CPA is a commonly used chemotherapy drug in cancer treatment for both solid and hematological malignancies, including breast cancer, bone cancer, soft tissue sarcomas, Hodgkin’s and non-Hodgkin’s lymphomas and leukemia (Petrillo et al. 2011). CPA is often the first-line treatment for patients with autoimmune diseases such as systemic lupus erythematosus (SLE) (Thorbinson et al. 2016). CPA has a range of off-target effects, including damage to the bladder, immunosuppression, alopecia and amenorrhea related to ovarian follicle depletion (Fraiser et al. 1991, Chemaitilly et al. 2006, Hudson 2010).
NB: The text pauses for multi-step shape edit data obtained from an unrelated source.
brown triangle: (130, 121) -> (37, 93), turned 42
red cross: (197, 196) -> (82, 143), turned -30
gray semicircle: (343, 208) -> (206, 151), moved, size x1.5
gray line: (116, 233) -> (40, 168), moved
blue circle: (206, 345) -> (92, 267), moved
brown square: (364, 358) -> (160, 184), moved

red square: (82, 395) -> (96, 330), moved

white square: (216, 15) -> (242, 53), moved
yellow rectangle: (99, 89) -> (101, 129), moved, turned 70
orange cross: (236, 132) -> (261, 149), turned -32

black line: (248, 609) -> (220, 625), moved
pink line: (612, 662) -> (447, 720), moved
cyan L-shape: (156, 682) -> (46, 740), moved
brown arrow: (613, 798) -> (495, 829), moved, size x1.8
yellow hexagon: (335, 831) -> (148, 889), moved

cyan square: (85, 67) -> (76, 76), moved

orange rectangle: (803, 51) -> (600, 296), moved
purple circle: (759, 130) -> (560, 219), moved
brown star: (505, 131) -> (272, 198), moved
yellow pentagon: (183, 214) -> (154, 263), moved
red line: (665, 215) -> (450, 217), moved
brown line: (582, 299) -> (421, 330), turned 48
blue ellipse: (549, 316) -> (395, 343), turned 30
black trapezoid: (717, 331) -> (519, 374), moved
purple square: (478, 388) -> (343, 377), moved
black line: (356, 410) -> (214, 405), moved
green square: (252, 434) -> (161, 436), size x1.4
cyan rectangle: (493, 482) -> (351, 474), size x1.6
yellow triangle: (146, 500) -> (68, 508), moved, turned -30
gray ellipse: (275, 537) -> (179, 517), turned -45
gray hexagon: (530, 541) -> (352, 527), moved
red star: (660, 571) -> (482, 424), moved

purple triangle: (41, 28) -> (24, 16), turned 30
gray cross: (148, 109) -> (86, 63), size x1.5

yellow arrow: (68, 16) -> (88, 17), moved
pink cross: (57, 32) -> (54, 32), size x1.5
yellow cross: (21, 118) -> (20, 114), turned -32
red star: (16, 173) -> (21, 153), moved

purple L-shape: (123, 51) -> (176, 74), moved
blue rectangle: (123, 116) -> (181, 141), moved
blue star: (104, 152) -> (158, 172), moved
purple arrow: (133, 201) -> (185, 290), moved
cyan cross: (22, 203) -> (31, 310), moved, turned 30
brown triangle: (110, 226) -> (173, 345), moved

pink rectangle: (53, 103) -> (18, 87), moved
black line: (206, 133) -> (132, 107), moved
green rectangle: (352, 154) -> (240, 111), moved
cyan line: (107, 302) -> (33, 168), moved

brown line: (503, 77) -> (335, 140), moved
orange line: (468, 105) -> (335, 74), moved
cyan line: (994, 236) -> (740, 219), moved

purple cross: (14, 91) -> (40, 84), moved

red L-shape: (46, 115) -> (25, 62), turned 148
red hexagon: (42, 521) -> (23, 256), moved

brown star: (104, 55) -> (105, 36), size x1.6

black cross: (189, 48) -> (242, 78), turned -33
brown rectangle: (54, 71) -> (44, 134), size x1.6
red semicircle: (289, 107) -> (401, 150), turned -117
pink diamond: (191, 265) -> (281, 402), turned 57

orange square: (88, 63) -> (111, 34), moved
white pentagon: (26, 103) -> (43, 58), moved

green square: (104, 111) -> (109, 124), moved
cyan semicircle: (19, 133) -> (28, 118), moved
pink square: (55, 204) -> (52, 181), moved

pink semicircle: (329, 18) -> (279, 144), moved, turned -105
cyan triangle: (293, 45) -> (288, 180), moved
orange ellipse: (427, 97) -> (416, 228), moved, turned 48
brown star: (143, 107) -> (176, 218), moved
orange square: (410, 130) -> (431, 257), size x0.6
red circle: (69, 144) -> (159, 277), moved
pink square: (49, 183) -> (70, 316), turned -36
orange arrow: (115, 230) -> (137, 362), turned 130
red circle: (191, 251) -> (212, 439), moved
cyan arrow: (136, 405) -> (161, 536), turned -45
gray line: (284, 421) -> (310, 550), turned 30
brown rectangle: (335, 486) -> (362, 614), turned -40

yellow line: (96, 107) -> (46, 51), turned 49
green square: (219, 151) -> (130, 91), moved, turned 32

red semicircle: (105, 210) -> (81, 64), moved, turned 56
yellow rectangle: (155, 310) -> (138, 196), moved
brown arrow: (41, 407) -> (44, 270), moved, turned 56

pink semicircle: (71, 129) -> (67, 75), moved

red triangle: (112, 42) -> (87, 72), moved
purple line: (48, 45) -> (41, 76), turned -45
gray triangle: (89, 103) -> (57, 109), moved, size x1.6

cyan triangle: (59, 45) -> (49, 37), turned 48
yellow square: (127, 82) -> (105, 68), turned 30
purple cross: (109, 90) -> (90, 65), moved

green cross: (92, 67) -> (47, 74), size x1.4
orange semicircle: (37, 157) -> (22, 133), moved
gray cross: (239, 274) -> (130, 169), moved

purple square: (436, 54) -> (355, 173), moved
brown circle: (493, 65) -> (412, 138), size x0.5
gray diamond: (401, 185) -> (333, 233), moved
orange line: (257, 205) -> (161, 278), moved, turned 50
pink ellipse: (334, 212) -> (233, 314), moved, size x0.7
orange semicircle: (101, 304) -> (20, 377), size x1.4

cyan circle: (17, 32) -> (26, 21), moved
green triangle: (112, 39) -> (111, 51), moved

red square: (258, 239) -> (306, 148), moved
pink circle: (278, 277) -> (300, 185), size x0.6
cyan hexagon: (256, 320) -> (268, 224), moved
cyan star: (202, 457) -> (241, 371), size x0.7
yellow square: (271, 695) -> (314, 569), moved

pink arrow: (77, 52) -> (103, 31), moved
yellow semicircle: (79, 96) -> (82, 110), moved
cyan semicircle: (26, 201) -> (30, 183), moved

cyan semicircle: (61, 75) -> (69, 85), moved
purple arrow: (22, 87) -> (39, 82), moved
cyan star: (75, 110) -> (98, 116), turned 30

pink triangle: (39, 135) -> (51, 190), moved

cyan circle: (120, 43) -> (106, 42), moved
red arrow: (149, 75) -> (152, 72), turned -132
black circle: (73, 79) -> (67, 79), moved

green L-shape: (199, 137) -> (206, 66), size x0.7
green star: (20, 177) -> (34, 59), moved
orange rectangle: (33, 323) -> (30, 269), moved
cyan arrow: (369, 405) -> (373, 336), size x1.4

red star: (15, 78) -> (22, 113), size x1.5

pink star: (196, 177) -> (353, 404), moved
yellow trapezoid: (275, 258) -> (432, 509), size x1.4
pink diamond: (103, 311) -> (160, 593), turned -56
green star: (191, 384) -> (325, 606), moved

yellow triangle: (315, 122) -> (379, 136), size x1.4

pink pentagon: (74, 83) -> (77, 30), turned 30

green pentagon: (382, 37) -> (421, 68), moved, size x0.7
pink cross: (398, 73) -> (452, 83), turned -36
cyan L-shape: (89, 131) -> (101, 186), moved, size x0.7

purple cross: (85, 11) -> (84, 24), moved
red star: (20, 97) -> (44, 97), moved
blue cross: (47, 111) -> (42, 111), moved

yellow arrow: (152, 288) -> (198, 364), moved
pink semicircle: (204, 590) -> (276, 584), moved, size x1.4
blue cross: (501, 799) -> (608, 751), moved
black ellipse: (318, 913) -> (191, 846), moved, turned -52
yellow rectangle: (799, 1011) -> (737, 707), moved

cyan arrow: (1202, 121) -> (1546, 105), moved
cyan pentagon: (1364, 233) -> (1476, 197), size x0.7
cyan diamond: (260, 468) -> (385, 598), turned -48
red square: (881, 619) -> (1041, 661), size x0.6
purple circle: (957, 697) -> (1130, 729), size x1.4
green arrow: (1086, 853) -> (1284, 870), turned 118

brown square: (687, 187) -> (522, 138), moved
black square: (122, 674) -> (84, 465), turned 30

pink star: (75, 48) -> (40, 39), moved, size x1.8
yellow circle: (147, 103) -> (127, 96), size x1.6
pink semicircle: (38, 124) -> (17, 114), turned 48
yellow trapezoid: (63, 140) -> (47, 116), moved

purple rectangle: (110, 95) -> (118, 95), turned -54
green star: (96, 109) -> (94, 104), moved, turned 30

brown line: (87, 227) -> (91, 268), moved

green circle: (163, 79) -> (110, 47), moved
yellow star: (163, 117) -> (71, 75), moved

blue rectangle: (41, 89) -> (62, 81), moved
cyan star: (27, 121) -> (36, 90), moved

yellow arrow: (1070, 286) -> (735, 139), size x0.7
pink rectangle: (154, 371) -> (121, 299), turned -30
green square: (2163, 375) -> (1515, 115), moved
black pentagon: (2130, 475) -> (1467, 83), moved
CPA is activated by CYP2B and CYP3A to produce 4-hydroxycyclophosphamide (4-OH-CPA), which can be interconverted to aldophosphamide (AP). AP can be metabolized to phosphoramide mustard (PM) (Ludeman 1999), which causes rapid destruction of proliferating cells by inducing apoptotic pathways through DNA damage (Petrillo et al. 2011, Madden et al. 2014, Ganesan & Keating 2015). 4-HC is a congener of CPA that was first manufactured in the 1970s (Van der Steen et al. 1973, Takamizawa et al. 1975) and can be easily converted into the key metabolite 4-OH-CPA without an enzymatic reaction. It is transported much more readily into cells than ionic PM.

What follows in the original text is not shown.